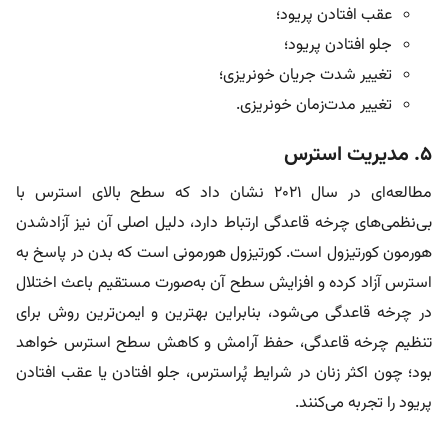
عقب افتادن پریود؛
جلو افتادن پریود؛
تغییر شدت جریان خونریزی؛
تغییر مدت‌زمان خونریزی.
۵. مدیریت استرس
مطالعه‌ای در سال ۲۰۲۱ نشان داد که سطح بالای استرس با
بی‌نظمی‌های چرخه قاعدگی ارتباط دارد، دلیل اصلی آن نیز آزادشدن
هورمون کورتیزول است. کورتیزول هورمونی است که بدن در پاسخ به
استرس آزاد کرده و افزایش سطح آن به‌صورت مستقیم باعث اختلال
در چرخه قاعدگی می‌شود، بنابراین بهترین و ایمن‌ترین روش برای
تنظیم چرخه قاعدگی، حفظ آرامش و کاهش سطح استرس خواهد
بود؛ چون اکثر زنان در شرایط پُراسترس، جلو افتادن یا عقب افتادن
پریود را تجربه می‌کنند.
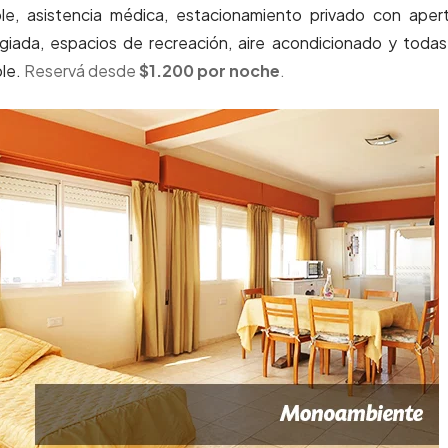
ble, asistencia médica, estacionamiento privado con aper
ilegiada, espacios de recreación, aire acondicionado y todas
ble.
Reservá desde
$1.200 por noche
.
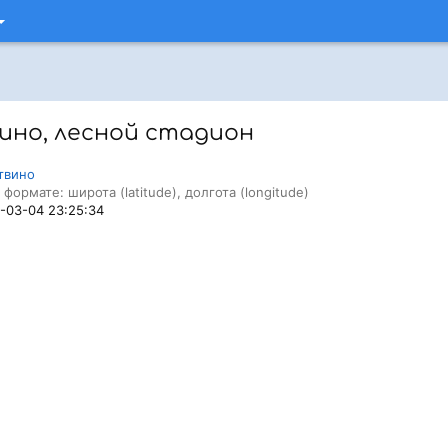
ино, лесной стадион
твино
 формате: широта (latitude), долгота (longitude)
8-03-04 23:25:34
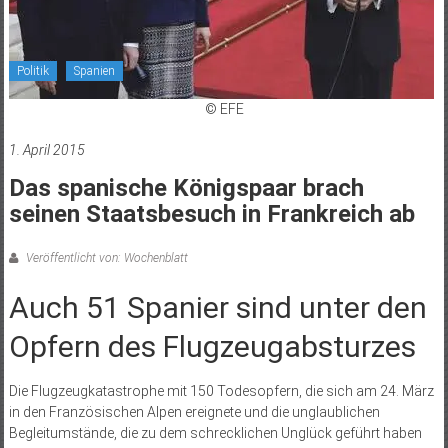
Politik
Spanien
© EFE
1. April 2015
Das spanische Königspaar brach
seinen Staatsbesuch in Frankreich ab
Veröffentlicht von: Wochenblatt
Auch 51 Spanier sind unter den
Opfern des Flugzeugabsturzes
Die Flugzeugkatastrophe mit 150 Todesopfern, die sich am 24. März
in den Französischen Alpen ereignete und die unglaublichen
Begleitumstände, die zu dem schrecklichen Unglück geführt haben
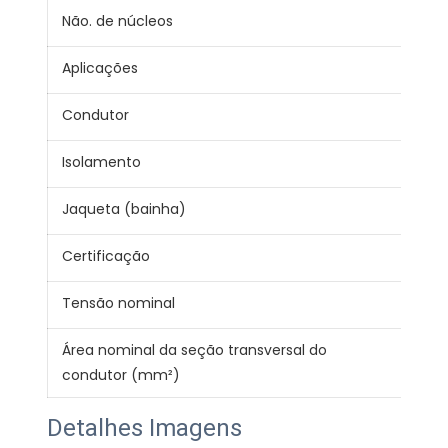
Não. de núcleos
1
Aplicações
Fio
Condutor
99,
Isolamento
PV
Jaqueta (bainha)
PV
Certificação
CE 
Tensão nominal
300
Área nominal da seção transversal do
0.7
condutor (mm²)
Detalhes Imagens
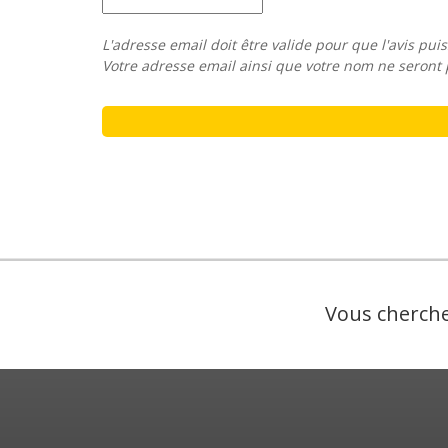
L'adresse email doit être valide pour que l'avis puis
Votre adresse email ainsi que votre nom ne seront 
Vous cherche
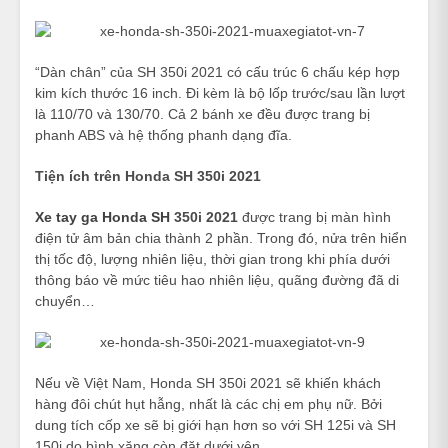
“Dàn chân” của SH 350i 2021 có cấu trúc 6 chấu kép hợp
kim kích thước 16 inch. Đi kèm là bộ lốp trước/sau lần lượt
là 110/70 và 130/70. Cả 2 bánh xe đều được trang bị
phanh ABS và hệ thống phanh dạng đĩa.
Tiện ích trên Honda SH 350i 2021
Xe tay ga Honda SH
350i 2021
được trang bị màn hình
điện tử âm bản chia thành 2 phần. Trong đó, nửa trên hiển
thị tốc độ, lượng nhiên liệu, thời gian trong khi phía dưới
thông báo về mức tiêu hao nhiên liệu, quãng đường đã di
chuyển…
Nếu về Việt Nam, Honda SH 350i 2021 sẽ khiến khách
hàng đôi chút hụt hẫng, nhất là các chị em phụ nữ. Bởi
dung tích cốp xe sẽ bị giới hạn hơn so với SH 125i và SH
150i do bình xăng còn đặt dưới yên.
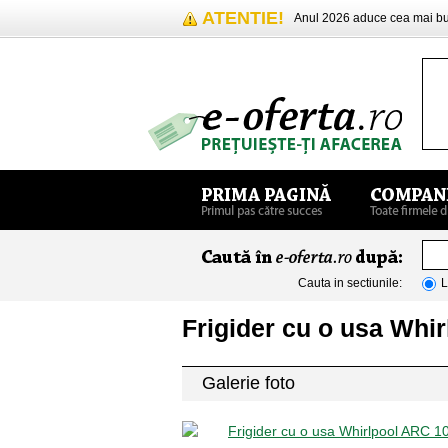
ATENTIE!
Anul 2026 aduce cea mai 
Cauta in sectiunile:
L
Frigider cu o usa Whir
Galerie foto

| Exercise aim |
With the pictures removed from your copy, retype the lines above from the one that contains "формате: широта (latitude), долгота" through the one that contains "Opfern des Flugzeugabsturzes", exactly.

| Solution to the problem |
 формате: широта (latitude), долгота (longitude)
8-03-04 23:25:34
Politik
Spanien
© EFE
1. April 2015
Das spanische Königspaar brach
seinen Staatsbesuch in Frankreich ab
Veröffentlicht von: Wochenblatt
Auch 51 Spanier sind unter den
Opfern des Flugzeugabsturzes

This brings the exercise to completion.